_ACTION ITEM_
Your task is to copy every line of the records below that contains "October".

========================================================================

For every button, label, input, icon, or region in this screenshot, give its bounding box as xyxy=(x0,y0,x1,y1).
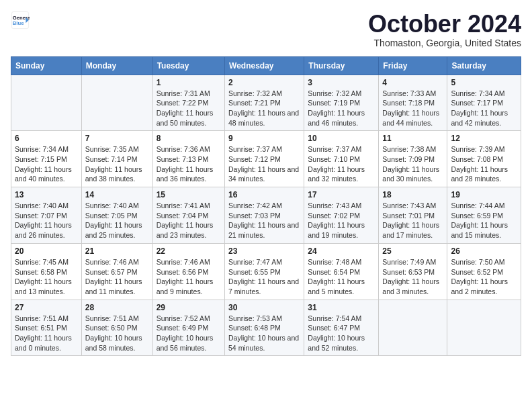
day-number: 28 xyxy=(85,303,149,312)
calendar-cell xyxy=(447,300,521,356)
day-number: 11 xyxy=(382,134,443,143)
calendar-cell: 10Sunrise: 7:37 AMSunset: 7:10 PMDayligh… xyxy=(304,131,379,187)
day-info: Sunrise: 7:51 AMSunset: 6:50 PMDaylight:… xyxy=(85,314,149,353)
calendar-week-4: 20Sunrise: 7:45 AMSunset: 6:58 PMDayligh… xyxy=(11,243,521,300)
day-number: 17 xyxy=(308,190,375,199)
day-number: 25 xyxy=(382,246,443,256)
day-number: 19 xyxy=(451,190,517,199)
calendar-cell: 17Sunrise: 7:43 AMSunset: 7:02 PMDayligh… xyxy=(304,187,379,244)
header-wednesday: Wednesday xyxy=(225,56,304,75)
calendar-cell xyxy=(379,300,447,356)
day-number: 12 xyxy=(451,134,517,143)
day-number: 27 xyxy=(15,303,78,312)
day-info: Sunrise: 7:47 AMSunset: 6:55 PMDaylight:… xyxy=(228,257,300,297)
logo: General Blue xyxy=(11,11,30,30)
calendar-cell: 4Sunrise: 7:33 AMSunset: 7:18 PMDaylight… xyxy=(379,75,447,131)
day-info: Sunrise: 7:53 AMSunset: 6:48 PMDaylight:… xyxy=(228,314,300,353)
title-block: October 2024 Thomaston, Georgia, United … xyxy=(368,11,521,48)
calendar-week-2: 6Sunrise: 7:34 AMSunset: 7:15 PMDaylight… xyxy=(11,131,521,187)
day-number: 8 xyxy=(157,134,221,143)
day-number: 23 xyxy=(228,246,300,256)
calendar-cell: 28Sunrise: 7:51 AMSunset: 6:50 PMDayligh… xyxy=(81,300,152,356)
day-number: 29 xyxy=(157,303,221,312)
day-info: Sunrise: 7:37 AMSunset: 7:12 PMDaylight:… xyxy=(228,144,300,184)
day-info: Sunrise: 7:32 AMSunset: 7:19 PMDaylight:… xyxy=(308,89,375,128)
day-info: Sunrise: 7:46 AMSunset: 6:56 PMDaylight:… xyxy=(157,257,221,297)
day-info: Sunrise: 7:33 AMSunset: 7:18 PMDaylight:… xyxy=(382,89,443,128)
day-info: Sunrise: 7:40 AMSunset: 7:07 PMDaylight:… xyxy=(15,201,78,240)
day-info: Sunrise: 7:51 AMSunset: 6:51 PMDaylight:… xyxy=(15,314,78,353)
calendar-cell: 2Sunrise: 7:32 AMSunset: 7:21 PMDaylight… xyxy=(225,75,304,131)
location: Thomaston, Georgia, United States xyxy=(368,38,521,48)
calendar-table: SundayMondayTuesdayWednesdayThursdayFrid… xyxy=(11,56,521,357)
day-number: 3 xyxy=(308,78,375,87)
day-info: Sunrise: 7:39 AMSunset: 7:08 PMDaylight:… xyxy=(451,144,517,184)
day-number: 24 xyxy=(308,246,375,256)
header-monday: Monday xyxy=(81,56,152,75)
header-saturday: Saturday xyxy=(447,56,521,75)
day-info: Sunrise: 7:38 AMSunset: 7:09 PMDaylight:… xyxy=(382,144,443,184)
calendar-cell: 6Sunrise: 7:34 AMSunset: 7:15 PMDaylight… xyxy=(11,131,82,187)
day-info: Sunrise: 7:42 AMSunset: 7:03 PMDaylight:… xyxy=(228,201,300,240)
svg-text:Blue: Blue xyxy=(13,20,24,26)
day-number: 30 xyxy=(228,303,300,312)
day-number: 15 xyxy=(157,190,221,199)
calendar-cell: 20Sunrise: 7:45 AMSunset: 6:58 PMDayligh… xyxy=(11,243,82,300)
day-info: Sunrise: 7:46 AMSunset: 6:57 PMDaylight:… xyxy=(85,257,149,297)
day-info: Sunrise: 7:50 AMSunset: 6:52 PMDaylight:… xyxy=(451,257,517,297)
day-number: 7 xyxy=(85,134,149,143)
month-title: October 2024 xyxy=(368,11,521,38)
day-info: Sunrise: 7:45 AMSunset: 6:58 PMDaylight:… xyxy=(15,257,78,297)
calendar-cell: 13Sunrise: 7:40 AMSunset: 7:07 PMDayligh… xyxy=(11,187,82,244)
calendar-cell: 8Sunrise: 7:36 AMSunset: 7:13 PMDaylight… xyxy=(152,131,224,187)
day-number: 5 xyxy=(451,78,517,87)
header-row: SundayMondayTuesdayWednesdayThursdayFrid… xyxy=(11,56,521,75)
day-info: Sunrise: 7:41 AMSunset: 7:04 PMDaylight:… xyxy=(157,201,221,240)
header-thursday: Thursday xyxy=(304,56,379,75)
calendar-cell: 7Sunrise: 7:35 AMSunset: 7:14 PMDaylight… xyxy=(81,131,152,187)
day-info: Sunrise: 7:34 AMSunset: 7:15 PMDaylight:… xyxy=(15,144,78,184)
day-number: 4 xyxy=(382,78,443,87)
day-info: Sunrise: 7:31 AMSunset: 7:22 PMDaylight:… xyxy=(157,89,221,128)
calendar-cell: 11Sunrise: 7:38 AMSunset: 7:09 PMDayligh… xyxy=(379,131,447,187)
calendar-week-5: 27Sunrise: 7:51 AMSunset: 6:51 PMDayligh… xyxy=(11,300,521,356)
page-header: General Blue October 2024 Thomaston, Geo… xyxy=(11,11,521,48)
calendar-cell: 30Sunrise: 7:53 AMSunset: 6:48 PMDayligh… xyxy=(225,300,304,356)
header-tuesday: Tuesday xyxy=(152,56,224,75)
calendar-cell: 22Sunrise: 7:46 AMSunset: 6:56 PMDayligh… xyxy=(152,243,224,300)
calendar-cell: 9Sunrise: 7:37 AMSunset: 7:12 PMDaylight… xyxy=(225,131,304,187)
calendar-cell xyxy=(81,75,152,131)
day-number: 9 xyxy=(228,134,300,143)
day-info: Sunrise: 7:35 AMSunset: 7:14 PMDaylight:… xyxy=(85,144,149,184)
day-number: 6 xyxy=(15,134,78,143)
day-number: 21 xyxy=(85,246,149,256)
calendar-cell: 23Sunrise: 7:47 AMSunset: 6:55 PMDayligh… xyxy=(225,243,304,300)
calendar-cell: 21Sunrise: 7:46 AMSunset: 6:57 PMDayligh… xyxy=(81,243,152,300)
calendar-cell: 14Sunrise: 7:40 AMSunset: 7:05 PMDayligh… xyxy=(81,187,152,244)
day-info: Sunrise: 7:43 AMSunset: 7:01 PMDaylight:… xyxy=(382,201,443,240)
day-info: Sunrise: 7:37 AMSunset: 7:10 PMDaylight:… xyxy=(308,144,375,184)
calendar-cell: 15Sunrise: 7:41 AMSunset: 7:04 PMDayligh… xyxy=(152,187,224,244)
day-number: 26 xyxy=(451,246,517,256)
calendar-cell: 1Sunrise: 7:31 AMSunset: 7:22 PMDaylight… xyxy=(152,75,224,131)
day-number: 2 xyxy=(228,78,300,87)
header-friday: Friday xyxy=(379,56,447,75)
calendar-week-1: 1Sunrise: 7:31 AMSunset: 7:22 PMDaylight… xyxy=(11,75,521,131)
calendar-cell xyxy=(11,75,82,131)
day-number: 14 xyxy=(85,190,149,199)
day-info: Sunrise: 7:32 AMSunset: 7:21 PMDaylight:… xyxy=(228,89,300,128)
day-number: 18 xyxy=(382,190,443,199)
calendar-cell: 19Sunrise: 7:44 AMSunset: 6:59 PMDayligh… xyxy=(447,187,521,244)
day-info: Sunrise: 7:44 AMSunset: 6:59 PMDaylight:… xyxy=(451,201,517,240)
day-number: 10 xyxy=(308,134,375,143)
calendar-cell: 18Sunrise: 7:43 AMSunset: 7:01 PMDayligh… xyxy=(379,187,447,244)
day-info: Sunrise: 7:40 AMSunset: 7:05 PMDaylight:… xyxy=(85,201,149,240)
logo-icon: General Blue xyxy=(11,11,30,30)
calendar-cell: 29Sunrise: 7:52 AMSunset: 6:49 PMDayligh… xyxy=(152,300,224,356)
day-number: 1 xyxy=(157,78,221,87)
calendar-cell: 31Sunrise: 7:54 AMSunset: 6:47 PMDayligh… xyxy=(304,300,379,356)
day-number: 31 xyxy=(308,303,375,312)
calendar-cell: 12Sunrise: 7:39 AMSunset: 7:08 PMDayligh… xyxy=(447,131,521,187)
day-number: 22 xyxy=(157,246,221,256)
day-info: Sunrise: 7:43 AMSunset: 7:02 PMDaylight:… xyxy=(308,201,375,240)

========================================================================

_ANSWER FOR THIS EXERCISE_
title-block: October 2024 Thomaston, Georgia, United … xyxy=(368,11,521,48)
month-title: October 2024 xyxy=(368,11,521,38)
page-header: General Blue October 2024 Thomaston, Geo… xyxy=(11,11,521,48)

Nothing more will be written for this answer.